Emsal Mahkeme Kararı İstanbul Bölge Adliye Mahkemesi 17. Hukuk Dairesi 2019/615 E. 2019/877 K. 09.05.2019 T.

Görüntülediğiniz mahkeme kararı kesinleşmiş bir karardır.

T.C.
İSTANBUL
BÖLGE ADLİYE MAHKEMESİ
17. HUKUK DAİRESİ
DOSYA NO: 2019/615 Esas
KARAR NO : 2019/877
T Ü R K M İ L L E T İ A D I N A
İ S T İ N A F K A R A R I
İNCELENEN KARARIN
MAHKEMESİ: BAKIRKÖY 5. ASLİYE TİCARET MAHKEMESİ
TARİHİ : 29/11/2018
NUMARASI : 2017/296 2018/1339
DAVA : KOOPERATİF ÜYELİĞİNDEN İHRAÇ KARARININ İPTALİ
KARAR TARİHİ: 09/05/2019
6100 Sayılı Hukuk Muhakemeleri Kanunu’nun 353. Maddesi uyarınca dosya incelendi,
GEREĞİ DÜŞÜNÜLDÜ: DAVA:Davacı vekili dava dilekçesi ile; Davalı … olarak müvekkil adına tahsisli dükkanlara tekabül eden 785, 2674, 2909, 2909/1 ve 4036 nolu paylara bağlı koop. Üyeliği yönünden hile ve sahtecilik ile alınan ihraç kararının yok hükmünde olduğu ve kararına rağmen ödemelerin kabulü ile üyeliğin devamının kooperatifçe benimsenmesine devam edildiğinden, üyelikten ihraç kararının iptali ile davacının üyeliğinin tespitini karar verilmesini, davacıya tahsis edilen her bir dükkan için davalı koop. Fazladan ödenen bedellerin tespiti ile davalı kooperatife yapılan fazla ödemeler nendeniyle belirsiz alacak davası olarak şimdilik davalılardan müştereken ve mütelselsilen 1.000,00-TL’nin tahsiline, 5.000,00-TL manevi tazminatın haksız fiilin gerçekleştiği sahte işlemi tarihinden itibaren ticari avans faizi ile birlikte davalı … ve … tahsiline, her bir dükkan yönünden, mahrum kalınan kullama bedeli olarak şimdilik, 1.000,00TLnın olay tarihinden itibarin ticari avans faizi ile birlikte davalılardan müştereken müteselsilen tahsiline karar verilmesini talep ve dava etmiştir.

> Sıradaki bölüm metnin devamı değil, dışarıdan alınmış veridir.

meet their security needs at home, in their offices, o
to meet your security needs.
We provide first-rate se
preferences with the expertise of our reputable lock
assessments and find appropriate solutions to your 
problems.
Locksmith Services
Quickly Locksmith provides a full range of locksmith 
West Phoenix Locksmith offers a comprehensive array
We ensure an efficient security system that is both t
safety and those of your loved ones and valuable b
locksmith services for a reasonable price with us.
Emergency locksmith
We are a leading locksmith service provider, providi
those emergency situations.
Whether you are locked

CEVAP: Davalı … vekili 30/12/2014 havale tarihli cevap dilekçesinde özetle; Müvekkili yönünden davalı …. Temsilcisi, yöneticisi veya denetçisi sıfatı hiçbir zaman olmadığından, davanın husumet nedeniyle reddine, kooperatif üyeliğinden çıkarma nedeniyle 3 aylık hak düşürücü süre geçirildiğinden, diğer talep ve iddiları bakımından zaman aşımı süresi geçtiğinden taleplerinin ve davanın reddine karar verilmesini talep etmiştir.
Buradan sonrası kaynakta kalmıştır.